The first instruction Paul gives in Romans 12 is this: “…offer your bodies as living sacrifices, holy and pleasing to God.  This is your spiritual act of worship.”  When we read about sacrifices in the Bible, they are dead.  A dead goat, a dead bull, a dead lamb.  What on earth does it mean to be a living sacrifice?  In my way of thinking, it means we put ourselves on the altar, giving all of our time, talents, and treasure to God’s will.  There it is again—God’s will!  So the first way to discern God’s will is to commit ourselves wholly and completely to whatever He is doing, whether it makes sense to us right now or not.  This total ‘handing over of self’ starts at the heart and works its way out from there.

Second, we are told, “Do not conform any longer to the pattern of this world, but be transformed by the renewing of your mind.”  That is easier said than done.  We know what “the pattern of this world” is, and we know we’re not supposed to ‘go with the flow,’ so to speak; and we don’t—physically.  But often we catch ourselves thinking thoughts that don’t come from Jesus, and therefore are of the world.  This part of Paul’s instruction starts in the mind: “be transformed by the renewing of your mind.”  Thoughts don’t come from nowhere; they don’t just pop into your head.  We can think things on purpose, and I believe that is what Paul meant.  By intentionally thinking about things that glorify God and consciously committing our thoughts to Him by telling ourselves things like ‘God loves me,’ ‘I can do all things,’ and ‘I am a child of the King,’ we can discover His thoughts, His will.
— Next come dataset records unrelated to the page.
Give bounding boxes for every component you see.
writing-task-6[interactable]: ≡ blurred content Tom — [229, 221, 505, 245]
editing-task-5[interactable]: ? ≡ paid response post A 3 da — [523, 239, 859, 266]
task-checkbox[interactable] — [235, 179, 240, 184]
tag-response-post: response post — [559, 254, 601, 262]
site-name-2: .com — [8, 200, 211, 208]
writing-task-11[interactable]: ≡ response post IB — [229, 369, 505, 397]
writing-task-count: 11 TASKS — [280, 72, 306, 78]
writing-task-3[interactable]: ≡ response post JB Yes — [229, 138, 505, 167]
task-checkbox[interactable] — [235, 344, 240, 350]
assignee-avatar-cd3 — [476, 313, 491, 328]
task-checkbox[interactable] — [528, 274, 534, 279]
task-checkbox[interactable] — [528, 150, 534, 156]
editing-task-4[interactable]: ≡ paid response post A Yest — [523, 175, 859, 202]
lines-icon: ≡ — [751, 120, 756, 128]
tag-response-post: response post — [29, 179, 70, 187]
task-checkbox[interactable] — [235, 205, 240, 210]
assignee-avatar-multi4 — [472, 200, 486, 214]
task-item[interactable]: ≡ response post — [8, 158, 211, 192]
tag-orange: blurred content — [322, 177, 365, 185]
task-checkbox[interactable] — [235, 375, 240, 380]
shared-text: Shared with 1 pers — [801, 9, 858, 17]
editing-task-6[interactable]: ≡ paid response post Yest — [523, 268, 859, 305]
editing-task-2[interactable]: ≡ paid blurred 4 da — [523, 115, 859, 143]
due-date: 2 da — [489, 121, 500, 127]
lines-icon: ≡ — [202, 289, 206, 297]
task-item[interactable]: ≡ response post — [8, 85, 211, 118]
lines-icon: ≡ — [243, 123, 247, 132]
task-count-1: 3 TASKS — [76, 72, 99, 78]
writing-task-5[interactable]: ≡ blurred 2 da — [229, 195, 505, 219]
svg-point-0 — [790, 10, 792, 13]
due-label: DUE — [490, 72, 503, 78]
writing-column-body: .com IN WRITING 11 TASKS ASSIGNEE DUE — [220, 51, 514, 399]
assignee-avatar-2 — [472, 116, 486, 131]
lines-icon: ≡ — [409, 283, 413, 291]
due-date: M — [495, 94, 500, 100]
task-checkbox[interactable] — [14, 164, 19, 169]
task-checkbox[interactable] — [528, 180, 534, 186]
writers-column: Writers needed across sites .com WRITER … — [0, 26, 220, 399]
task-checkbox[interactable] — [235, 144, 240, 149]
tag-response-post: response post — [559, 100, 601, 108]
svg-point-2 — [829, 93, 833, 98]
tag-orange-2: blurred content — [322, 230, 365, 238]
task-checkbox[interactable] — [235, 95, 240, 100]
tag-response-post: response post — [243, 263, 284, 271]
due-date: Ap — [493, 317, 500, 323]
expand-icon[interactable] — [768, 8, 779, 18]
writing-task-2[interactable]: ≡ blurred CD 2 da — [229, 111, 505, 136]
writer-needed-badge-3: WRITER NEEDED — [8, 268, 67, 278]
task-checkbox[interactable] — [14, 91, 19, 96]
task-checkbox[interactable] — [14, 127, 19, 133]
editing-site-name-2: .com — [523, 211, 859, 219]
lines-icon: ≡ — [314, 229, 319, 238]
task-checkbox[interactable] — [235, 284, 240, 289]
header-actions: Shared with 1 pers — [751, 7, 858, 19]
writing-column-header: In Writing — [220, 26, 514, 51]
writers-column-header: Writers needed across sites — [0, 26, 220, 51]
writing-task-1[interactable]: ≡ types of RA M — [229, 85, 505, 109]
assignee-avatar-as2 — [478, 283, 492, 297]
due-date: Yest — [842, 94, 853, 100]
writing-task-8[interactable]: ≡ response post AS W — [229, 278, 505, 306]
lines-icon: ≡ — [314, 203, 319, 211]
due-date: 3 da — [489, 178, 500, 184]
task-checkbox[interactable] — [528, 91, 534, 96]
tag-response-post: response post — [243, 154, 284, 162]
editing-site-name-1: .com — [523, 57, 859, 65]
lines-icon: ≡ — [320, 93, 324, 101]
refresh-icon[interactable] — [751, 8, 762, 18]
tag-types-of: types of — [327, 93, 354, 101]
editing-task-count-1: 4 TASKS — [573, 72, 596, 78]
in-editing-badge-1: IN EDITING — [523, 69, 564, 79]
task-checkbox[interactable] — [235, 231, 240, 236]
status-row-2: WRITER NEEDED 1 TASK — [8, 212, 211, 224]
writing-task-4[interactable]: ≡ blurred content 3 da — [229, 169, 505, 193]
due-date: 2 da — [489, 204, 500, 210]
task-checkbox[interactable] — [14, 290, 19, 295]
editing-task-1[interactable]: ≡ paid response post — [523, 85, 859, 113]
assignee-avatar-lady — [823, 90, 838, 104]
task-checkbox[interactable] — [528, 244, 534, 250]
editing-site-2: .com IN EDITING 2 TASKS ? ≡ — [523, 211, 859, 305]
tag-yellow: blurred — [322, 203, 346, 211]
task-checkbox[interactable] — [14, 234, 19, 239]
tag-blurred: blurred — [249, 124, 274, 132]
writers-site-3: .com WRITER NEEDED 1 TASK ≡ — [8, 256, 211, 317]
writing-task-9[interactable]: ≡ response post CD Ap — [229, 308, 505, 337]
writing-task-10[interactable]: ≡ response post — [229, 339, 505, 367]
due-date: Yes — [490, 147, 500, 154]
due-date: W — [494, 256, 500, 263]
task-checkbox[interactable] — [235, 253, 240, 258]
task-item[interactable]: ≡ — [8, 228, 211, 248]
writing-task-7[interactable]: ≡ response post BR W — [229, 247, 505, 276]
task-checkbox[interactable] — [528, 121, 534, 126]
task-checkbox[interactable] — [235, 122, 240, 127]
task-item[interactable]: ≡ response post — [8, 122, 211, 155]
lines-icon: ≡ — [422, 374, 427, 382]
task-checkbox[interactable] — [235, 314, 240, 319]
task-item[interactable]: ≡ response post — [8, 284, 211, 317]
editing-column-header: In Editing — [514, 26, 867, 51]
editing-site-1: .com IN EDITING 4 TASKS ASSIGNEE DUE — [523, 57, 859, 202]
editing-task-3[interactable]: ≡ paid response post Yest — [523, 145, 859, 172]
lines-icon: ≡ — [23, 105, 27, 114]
Three or four years ago I went through a very trying time during which I didn’t commit my heart and mind to God, and so had no clue where he was taking me.  At the beginning of my freshman year in high school, my parents took issue with some part of the philosophy of the church my family was a part of, and they decided to pull up roots and move on.  I didn’t understand why we had to leave, and the emotional struggle that followed was perhaps the most difficult time I have ever experienced.  My parents and siblings made themselves comfortable at the church we currently attend, but I hardened my heart and refused to heal.  I was physically attending church but I wasn’t worshipping or fellowshipping there.  I had only a few old friends who actually stood by me during this time, as I lost touch with most of the others due to the change.  The tears eventually stopped, but I still felt a hole in my heart that I thought would never be filled.  I couldn’t imagine that this was part of God’s will for my life; I wasn’t willing to consider the possibility that God might want me somewhere other than where I thought I wanted to be.
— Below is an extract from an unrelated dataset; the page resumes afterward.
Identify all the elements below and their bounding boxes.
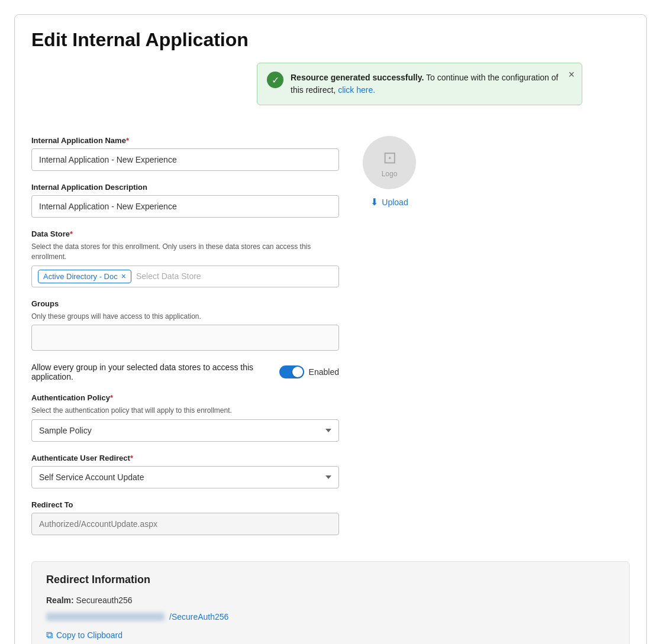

Last summer I read Do Hard Things by Alex and Brett Harris, and it got me thinking.  Among other things, I started trying to improve my attitude and how I was acting towards my family.  Shortly afterwards, my parents decided I was going to start speech and debate, whether I wanted to or not.  I didn’t want to--it was the last thing in the world I wanted to do--but instead of fighting it I resolved to do hard things, opening my heart and mind to new possibilities and turning my own strong but crooked will over to God.  It’s a good thing I did, for I soon found myself smack in the middle of one of the most wonderful experiences of my life—the thing God used to fill me.  Through the forensics club I joined last fall, God has blessed me with a brand new circle of dear Christian friends, refreshed my passion and purpose in life, and renewed my relationship with Him and His Son.  His plan was not for me to remain in 'my' church, where I thought I wanted to be, and it certainly wasn't for me to keep moping around, refusing to find joy anywhere.  Instead, He took me out of what seemed to be a good place and into an even more wonderful one; I created the valley in between by my own stubbornness.

God doesn’t align his will with ours; we must submit our will to his.  His will is often vastly different than we imagine it to be.  I thought I was supposed to go one way, and I was very wrong.  In fighting the current of God’s will and trying to swim upstream towards what I wanted, I caused myself a world of pain and heartache much more severe than if I had simply turned towards the light and floated in the direction God wanted me to go.  We must remember the words Paul used to open the twelfth chapter of Romans: “I urge you, brothers, in view of God’s mercy, to offer your bodies as living sacrifices, holy and pleasing to God – this is your spiritual act of worship.  Do not conform any longer to the pattern of this world, but be transformed by the renewing of your mind.  Then you will be able to test and approve what God’s will is – His good, pleasing, and perfect will.”  When we offer our bodies, minds, and hearts to God in worship, He will show us His will—and His will is infinitely better than ours!